The Eagle Pub on Bene't Street is where Francis Crick and James Watson announced the discovery of the structure of DNA in 1953. The pub has a wartime ceiling covered in signatures left by RAF and American airmen. Worth the visit on its own, separate from any science angle.
The Cambridge University Botanic Garden has its own Newton apple tree clone, plus 8,000 species of plants across 40 acres. Good for a half-day if the weather is decent.
Why Newton's Apple Tree still matters today
There's something honest about the fact that the tree is unremarkable to look at. It doesn't announce itself. There's no enormous sign, no gift shop, no entry queue. You walk past if you don't know to stop.

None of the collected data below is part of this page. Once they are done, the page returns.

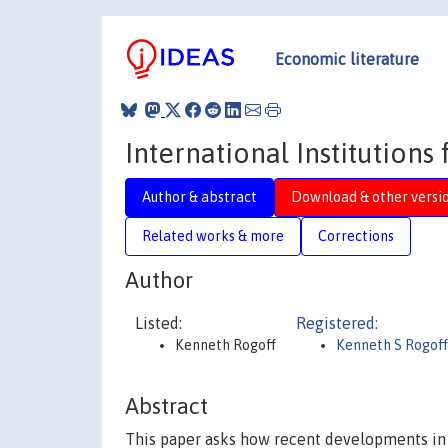
Economic literature
International Institutions
Author & abstract
Download & other versi
Related works & more
Corrections
Author
Listed:
Registered:
Kenneth Rogoff
Kenneth S Rogof
Abstract
This paper asks how recent developments in 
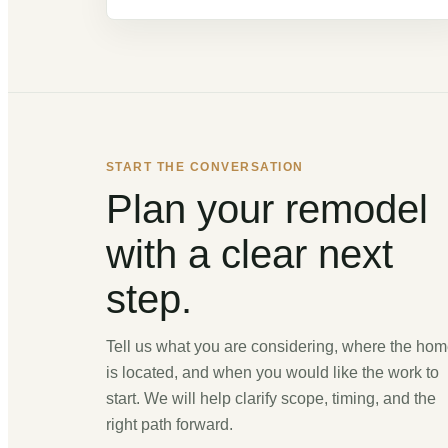
START THE CONVERSATION
Plan your remodel
with a clear next
step.
Tell us what you are considering, where the ho
is located, and when you would like the work to
start. We will help clarify scope, timing, and the
right path forward.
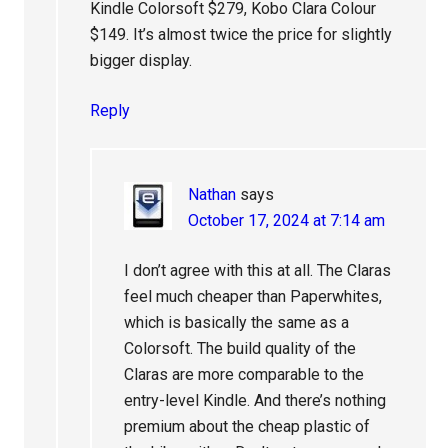
Kindle Colorsoft $279, Kobo Clara Colour
$149. It’s almost twice the price for slightly
bigger display.
Reply
Nathan
says
October 17, 2024 at 7:14 am
I don’t agree with this at all. The Claras
feel much cheaper than Paperwhites,
which is basically the same as a
Colorsoft. The build quality of the
Claras are more comparable to the
entry-level Kindle. And there’s nothing
premium about the cheap plastic of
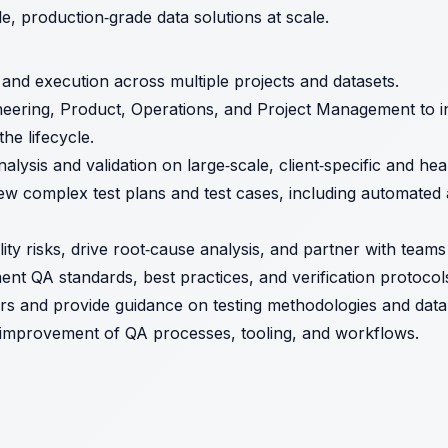
le, production‑grade data solutions at scale.
 and execution across multiple projects and datasets.
neering, Product, Operations, and Project Management to i
he lifecycle.
ysis and validation on large‑scale, client‑specific and hea
ew complex test plans and test cases, including automated
lity risks, drive root‑cause analysis, and partner with team
ent QA standards, best practices, and verification protocol
s and provide guidance on testing methodologies and data 
 improvement of QA processes, tooling, and workflows.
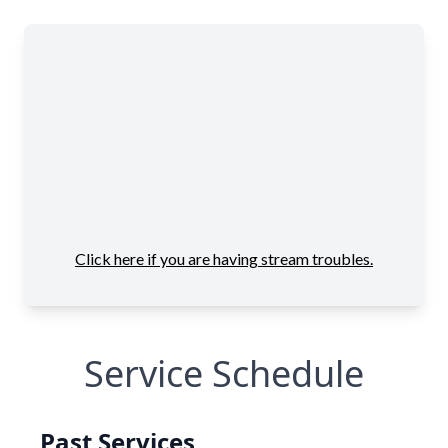
Service Schedule
Past Services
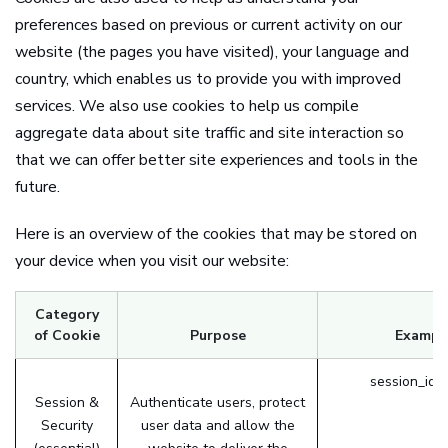
preferences based on previous or current activity on our
website (the pages you have visited), your language and
country, which enables us to provide you with improved
services. We also use cookies to help us compile
aggregate data about site traffic and site interaction so
that we can offer better site experiences and tools in the
future.
Here is an overview of the cookies that may be stored on
your device when you visit our website:
Category
of Cookie
Purpose
Exampl
session_id 
Session &
Authenticate users, protect
Security
user data and allow the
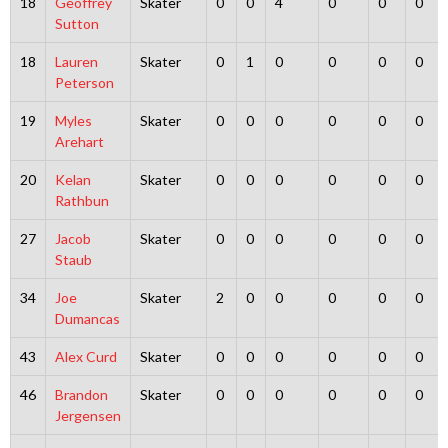
18
Geoffrey
Skater
0
0
4
0
0
0
Sutton
18
Lauren
Skater
0
1
0
0
0
0
Peterson
19
Myles
Skater
0
0
0
0
0
0
Arehart
20
Kelan
Skater
0
0
0
0
0
0
Rathbun
27
Jacob
Skater
0
0
0
0
0
0
Staub
34
Joe
Skater
2
0
0
0
0
0
Dumancas
43
Alex Curd
Skater
0
0
0
0
0
0
46
Brandon
Skater
0
0
0
0
0
0
Jergensen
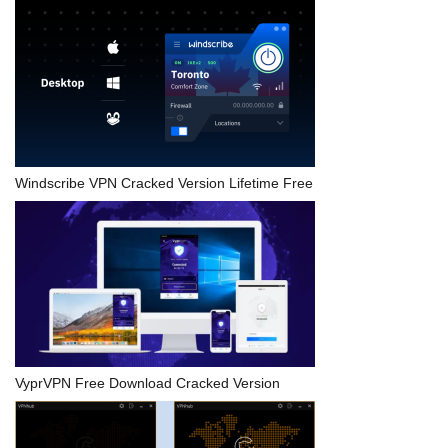
Windscribe VPN Cracked Version Lifetime Free
VyprVPN Free Download Cracked Version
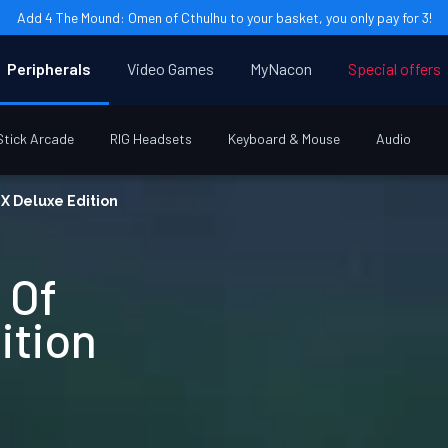
Add 4 The Mound: Omen of Cthulhu to your basket, you only pay for 3!
Peripherals
Video Games
MyNacon
Special offers
Stick Arcade
RIG Headsets
Keyboard & Mouse
Audio
 X Deluxe Edition
 Of
ition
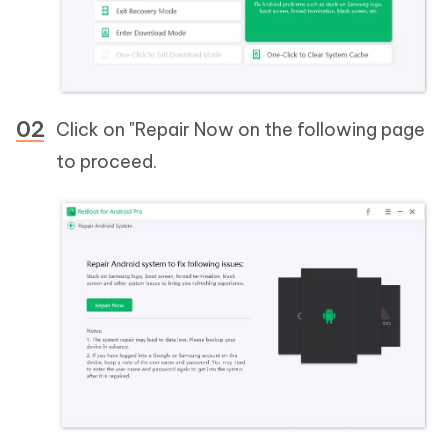
Click on "Repair Now on the following page
to proceed.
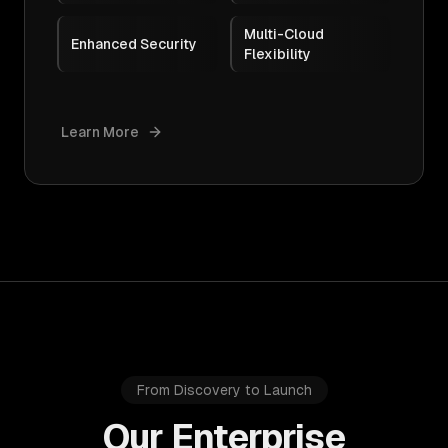
Multi-Cloud
Enhanced Security
Flexibility
Learn More
From Discovery to Launch
Our Enterprise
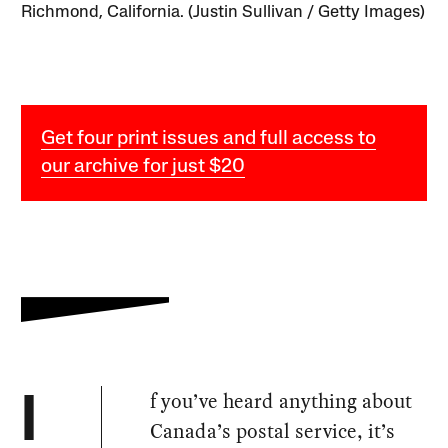
Richmond, California. (Justin Sullivan / Getty Images)
Get four print issues and full access to
our archive for just $20
f you’ve heard anything about
I
Canada’s postal service, it’s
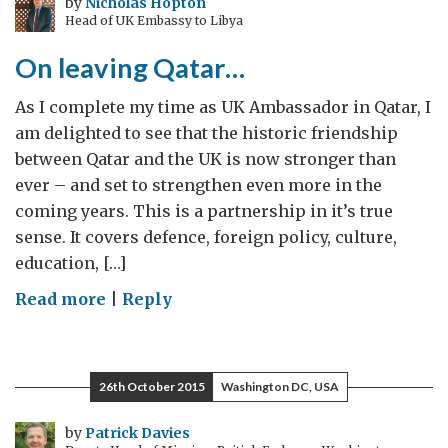
by
Nicholas Hopton
Head of UK Embassy to Libya
Award-
Türkiye
On leaving Qatar…
As I complete my time as UK Ambassador in Qatar, I
am delighted to see that the historic friendship
between Qatar and the UK is now stronger than
ever – and set to strengthen even more in the
coming years. This is a partnership in it’s true
sense. It covers defence, foreign policy, culture,
education, […]
on
Read more
|
Reply
On
leaving
Qatar…
26th October 2015
Washington DC, USA
by
Patrick Davies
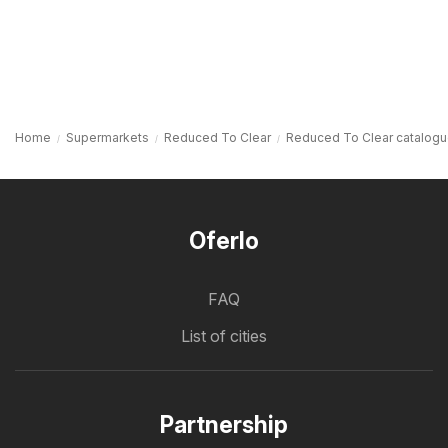
Home
Supermarkets
Reduced To Clear
Reduced To Clear catalog
Oferlo
FAQ
List of cities
Partnership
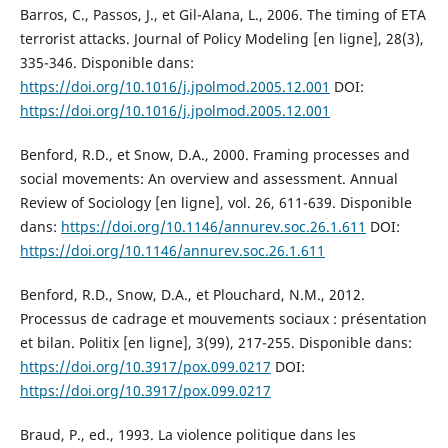
Barros, C., Passos, J., et Gil-Alana, L., 2006. The timing of ETA
terrorist attacks. Journal of Policy Modeling [en ligne], 28(3),
335-346. Disponible dans:
https://doi.org/10.1016/j.jpolmod.2005.12.001
DOI:
https://doi.org/10.1016/j.jpolmod.2005.12.001
Benford, R.D., et Snow, D.A., 2000. Framing processes and
social movements: An overview and assessment. Annual
Review of Sociology [en ligne], vol. 26, 611-639. Disponible
dans:
https://doi.org/10.1146/annurev.soc.26.1.611
DOI:
https://doi.org/10.1146/annurev.soc.26.1.611
Benford, R.D., Snow, D.A., et Plouchard, N.M., 2012.
Processus de cadrage et mouvements sociaux : présentation
et bilan. Politix [en ligne], 3(99), 217-255. Disponible dans:
https://doi.org/10.3917/pox.099.0217
DOI:
https://doi.org/10.3917/pox.099.0217
Braud, P., ed., 1993. La violence politique dans les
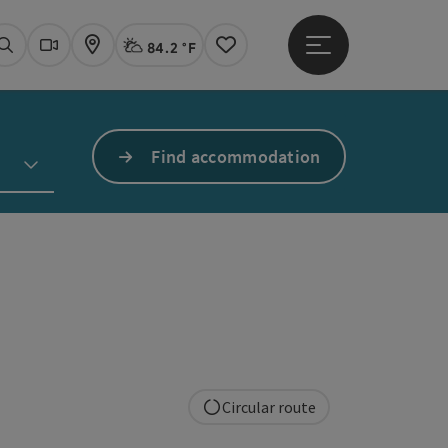
84.2 °F
Open main menu
Actual Weather
Linz,
Search
Webcams
Map
Notes
Find accommodation
Circular route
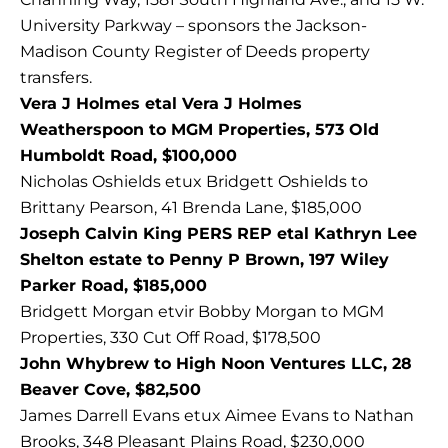
University Parkway – sponsors the Jackson-
Madison County Register of Deeds property
transfers.
Vera J Holmes etal Vera J Holmes
Weatherspoon to MGM Properties, 573 Old
Humboldt Road, $100,000
Nicholas Oshields etux Bridgett Oshields to
Brittany Pearson, 41 Brenda Lane, $185,000
Joseph Calvin King PERS REP etal Kathryn Lee
Shelton estate to Penny P Brown, 197 Wiley
Parker Road, $185,000
Bridgett Morgan etvir Bobby Morgan to MGM
Properties, 330 Cut Off Road, $178,500
John Whybrew to High Noon Ventures LLC, 28
Beaver Cove, $82,500
James Darrell Evans etux Aimee Evans to Nathan
Brooks, 348 Pleasant Plains Road, $230,000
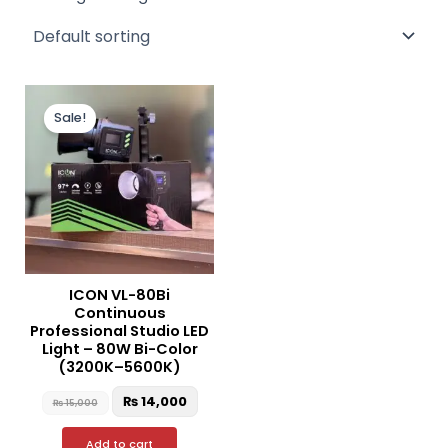
Original
Current
price
price
Sale!
was:
is:
₨ 15,000.
₨ 14,000.
ICON VL-80Bi
Continuous
Professional Studio LED
Light – 80W Bi-Color
(3200K–5600K)
₨
14,000
₨
15,000
Add to cart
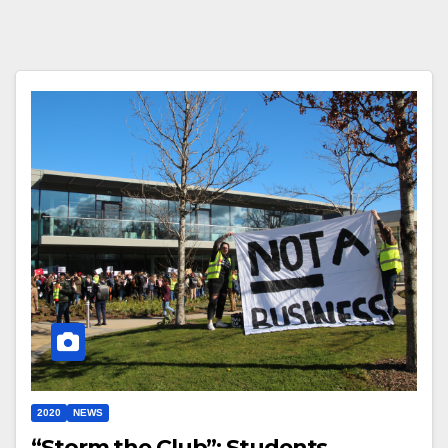
2020
NEWS
“Storm the Club”: Students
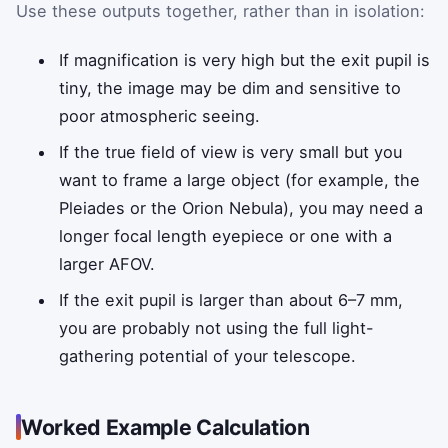
Use these outputs together, rather than in isolation:
If magnification is very high but the exit pupil is
tiny, the image may be dim and sensitive to
poor atmospheric seeing.
If the true field of view is very small but you
want to frame a large object (for example, the
Pleiades or the Orion Nebula), you may need a
longer focal length eyepiece or one with a
larger AFOV.
If the exit pupil is larger than about 6–7 mm,
you are probably not using the full light-
gathering potential of your telescope.
Worked Example Calculation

But it's a real, living link to one of the most consequential minds in the history of human thought. The DNA in its cells is the same DNA that produced apples in Newton's home garden in 1666. That's a genuinely strange and interesting thing.
For students of science, it's a place worth pausing at. For anyone curious about how big ideas actually start, the apple tree is a useful reminder that the answer is often: quietly, in a garden, watching something ordinary fall.
Conclusion
Newton's Apple Tree in Cambridge is one of those rare places where the story is bigger than what you actually see. A modest tree against a college wall. But its roots, literally and historically, go back to one of the most consequential periods in the history of science.
Whether you're a science enthusiast, a history lover, or just someone who likes finding the less obvious things in a tourist city, it's worth the 2 minutes it takes to stop, read the plaque, and think about what happened in a garden in Lincolnshire 360 years ago.